### TASK DIRECTIONS
The following data needs to be repeated exactly, with all images excluded.

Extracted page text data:
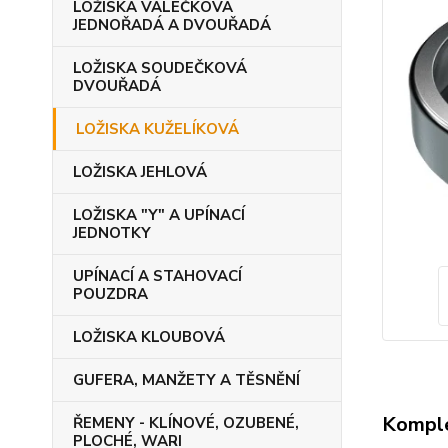
LOŽISKA VÁLEČKOVÁ
JEDNOŘADÁ A DVOUŘADÁ
LOŽISKA SOUDEČKOVÁ
DVOUŘADÁ
LOŽISKA KUŽELÍKOVÁ
LOŽISKA JEHLOVÁ
LOŽISKA "Y" A UPÍNACÍ
JEDNOTKY
UPÍNACÍ A STAHOVACÍ
POUZDRA
LOŽISKA KLOUBOVÁ
GUFERA, MANŽETY A TĚSNĚNÍ
Komple
ŘEMENY - KLÍNOVÉ, OZUBENÉ,
PLOCHÉ, WARI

### RESPONSE TO THIS EXERCISE
LOŽISKA VÁLEČKOVÁ
JEDNOŘADÁ A DVOUŘADÁ
LOŽISKA SOUDEČKOVÁ
DVOUŘADÁ
LOŽISKA KUŽELÍKOVÁ
LOŽISKA JEHLOVÁ
LOŽISKA "Y" A UPÍNACÍ
JEDNOTKY
UPÍNACÍ A STAHOVACÍ
POUZDRA
LOŽISKA KLOUBOVÁ
GUFERA, MANŽETY A TĚSNĚNÍ
Komple
ŘEMENY - KLÍNOVÉ, OZUBENÉ,
PLOCHÉ, WARI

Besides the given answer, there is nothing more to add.